Inflation, negative real interest rate and BIST… Due to high inflation and low interest rates, investors turn to the stock market in search of returns. At the end of March, the CPI exceeding 61% and the negative real interest rate of almost 50% by the CBRT, which did not change the interest rates, which was 115%, directed domestic investors to the stock market. The fight against inflation seems to have largely moved from monetary policy instruments to fiscal policy and liraization strategy, so we expect interest rates to remain low in TRY terms. The trend in global prices, the economic model approaches that destabilize inflation expectations and the 115% PPI also show the risks to our inflation in the upcoming period. This may cause the negative real interest position of the TRY to deepen. Since there are no foreign investors, the direction is given by the domestic investor.

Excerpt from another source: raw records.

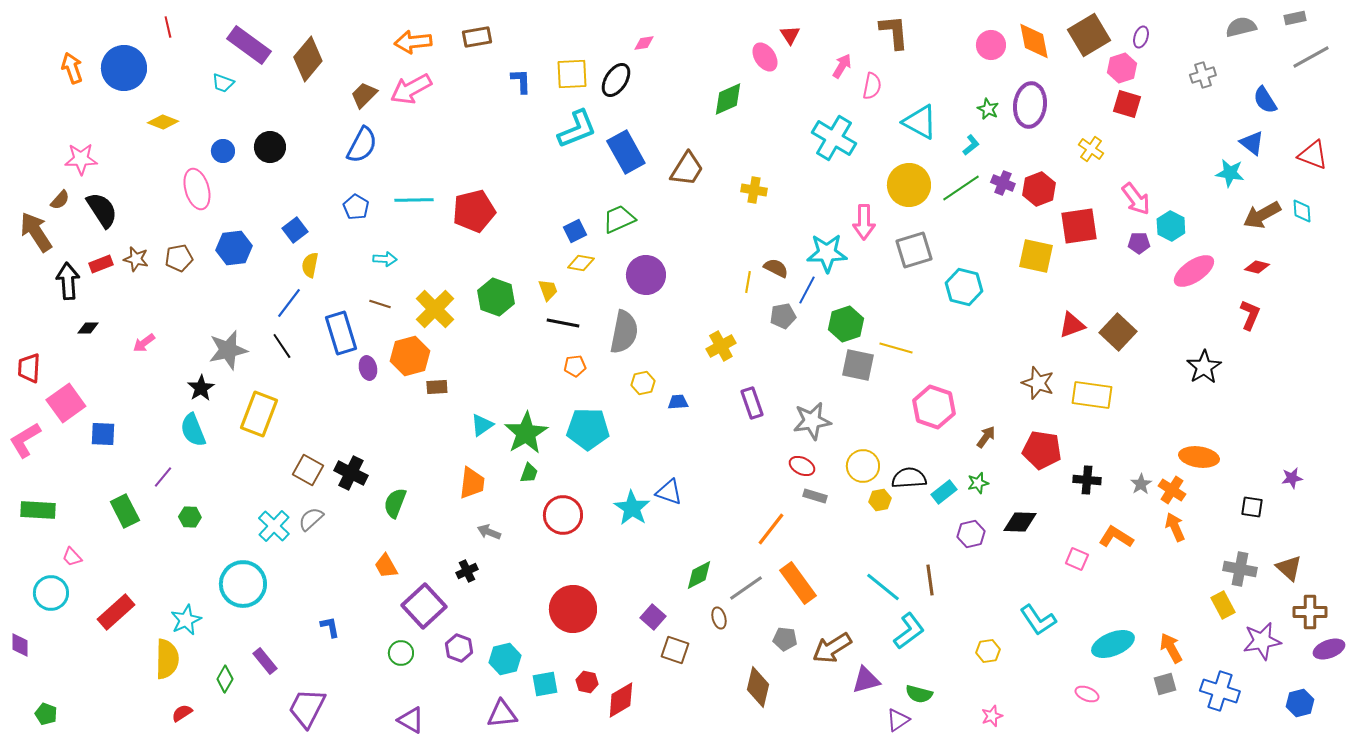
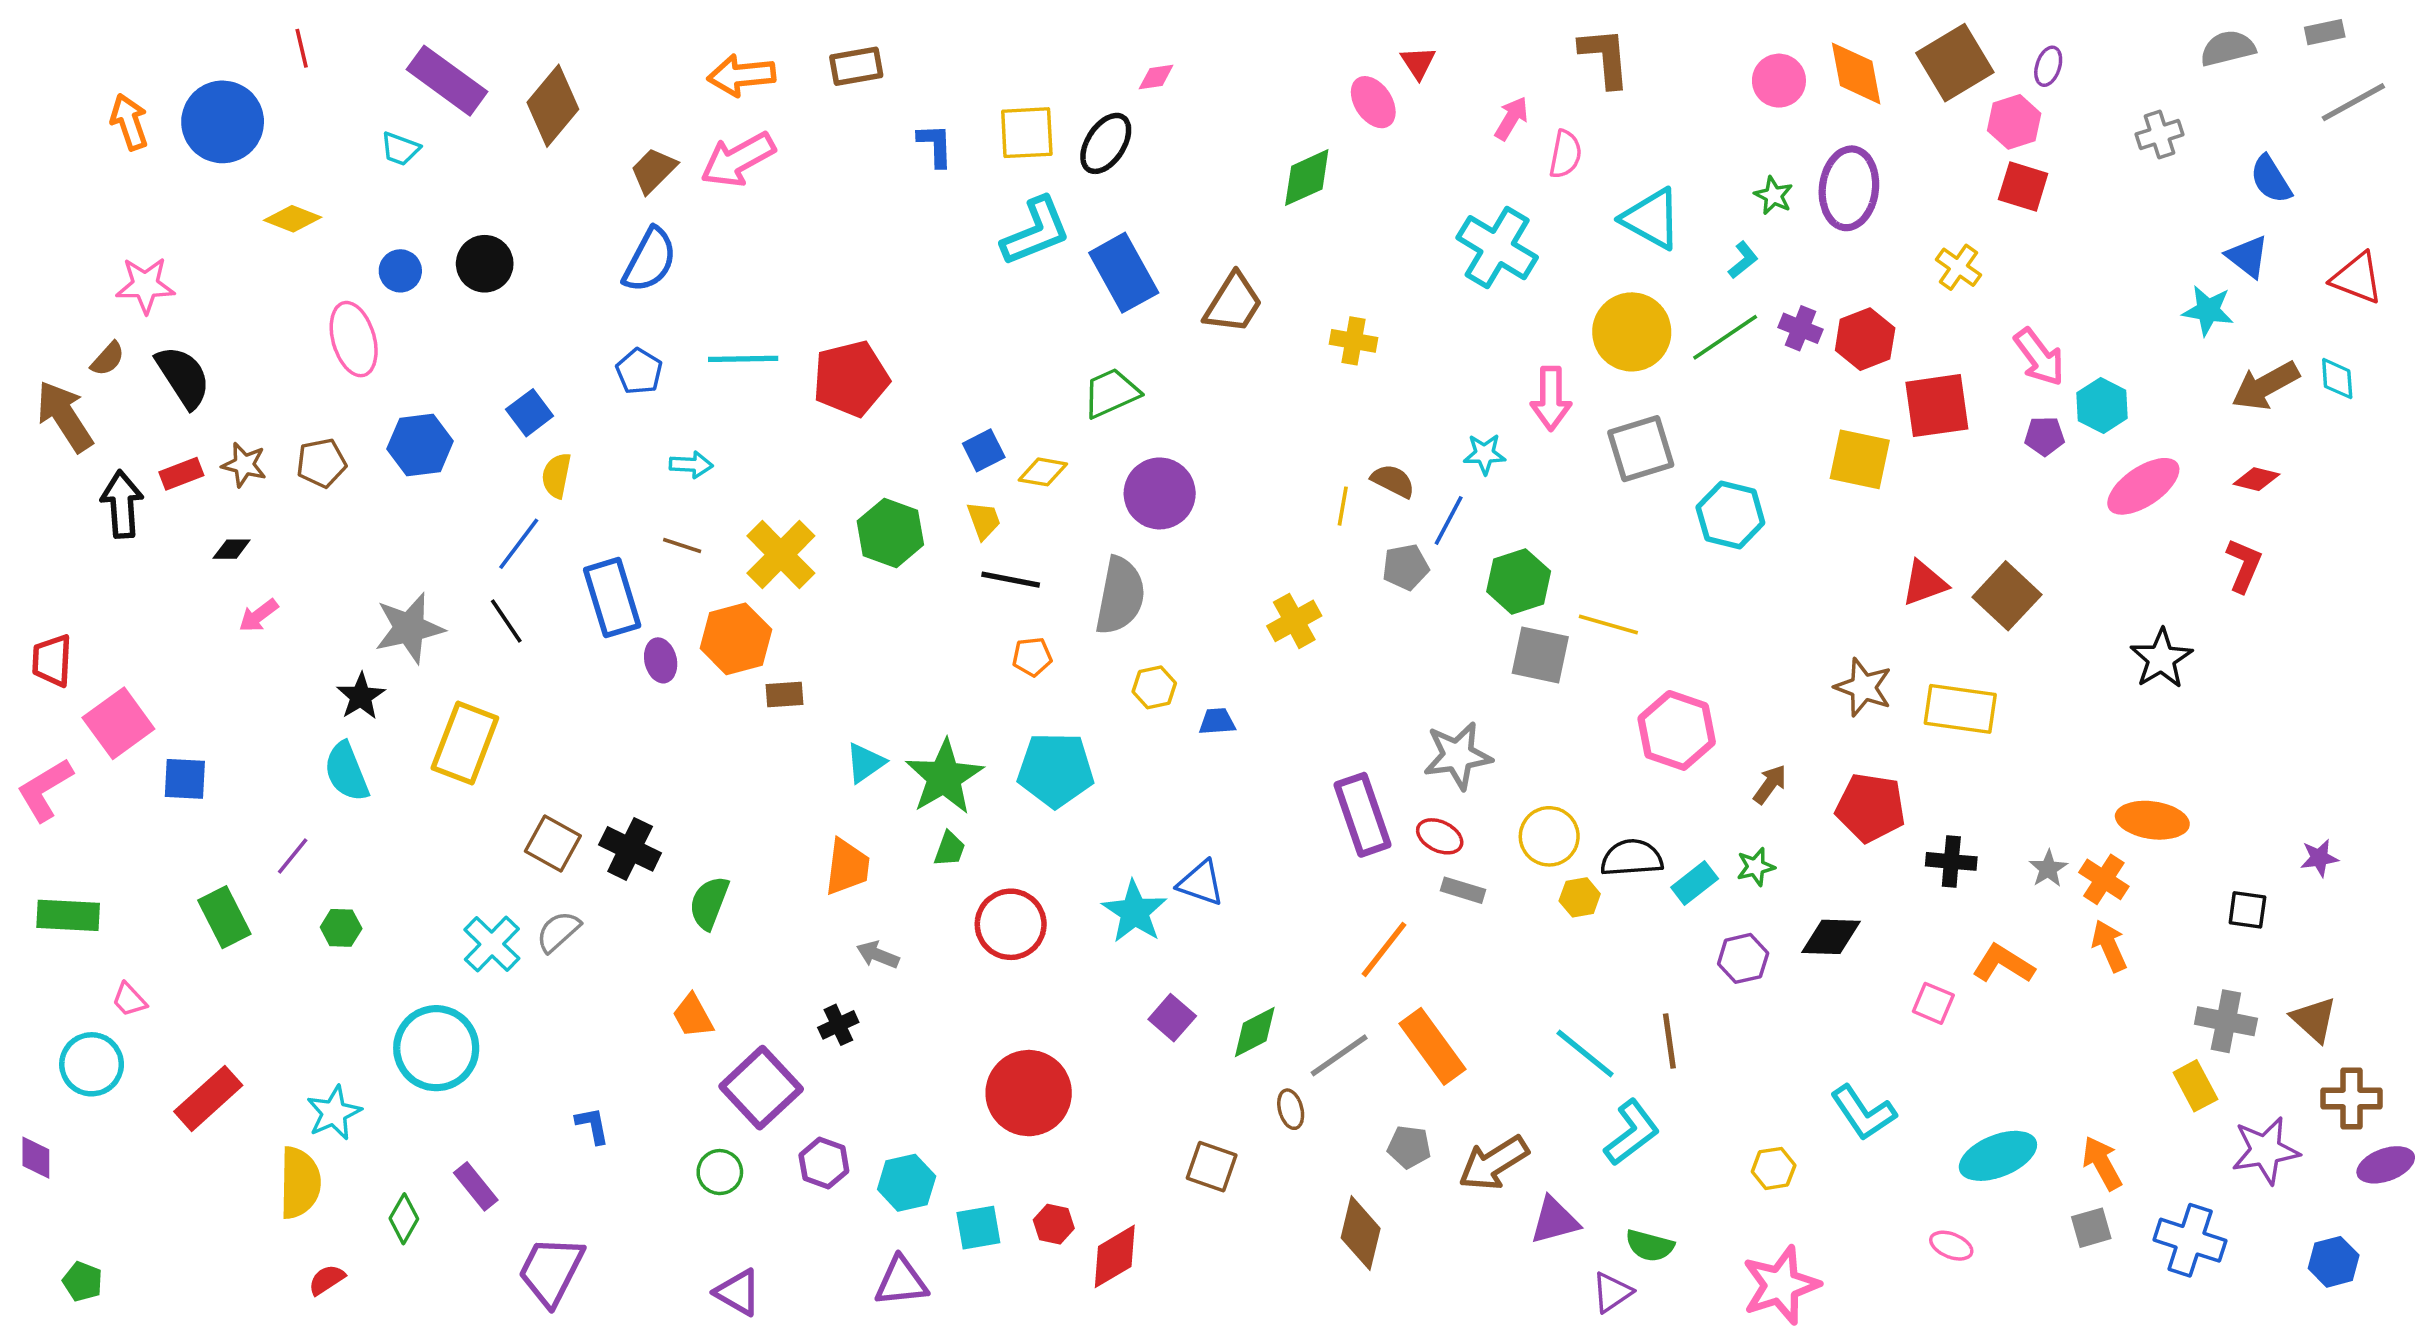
blue square: (575, 231) -> (984, 450), moved
cyan star: (827, 253) -> (1485, 454), size x0.6
black diamond: (88, 328) -> (232, 549), moved
purple rectangle: (752, 403) -> (1362, 815), moved, size x1.4
purple square: (653, 617) -> (1172, 1018), moved
pink star: (992, 716) -> (1781, 1285), size x2.0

BIST 100, inflation, policy rate, real interest rate comparison… Source: Bloomberg
High balance sheet expectations of companies in the inflation environment… Banks’ first quarter balance sheets are expected to be very strong. Accordingly, the performance of the stock market is also positively affected… The current discount situation displayed by the market multipliers shows that banking stocks are also cheaper than the foreign markets. Therefore, the positive situation can continue with the support of good balance sheets. A historical profit announcement is expected in BIST 30 shares, especially in the banking sector. Banks trading at a high discount compared to similar companies are the main dynamics of the rise. While the banks, which are funded cheaply at 14% with the CBRT interest rate, increase the profit potential from core banking activities by giving loans over 25%, the CPI-indexed bond returns also have a catalytic effect on the increasing profit rates in a high inflation environment.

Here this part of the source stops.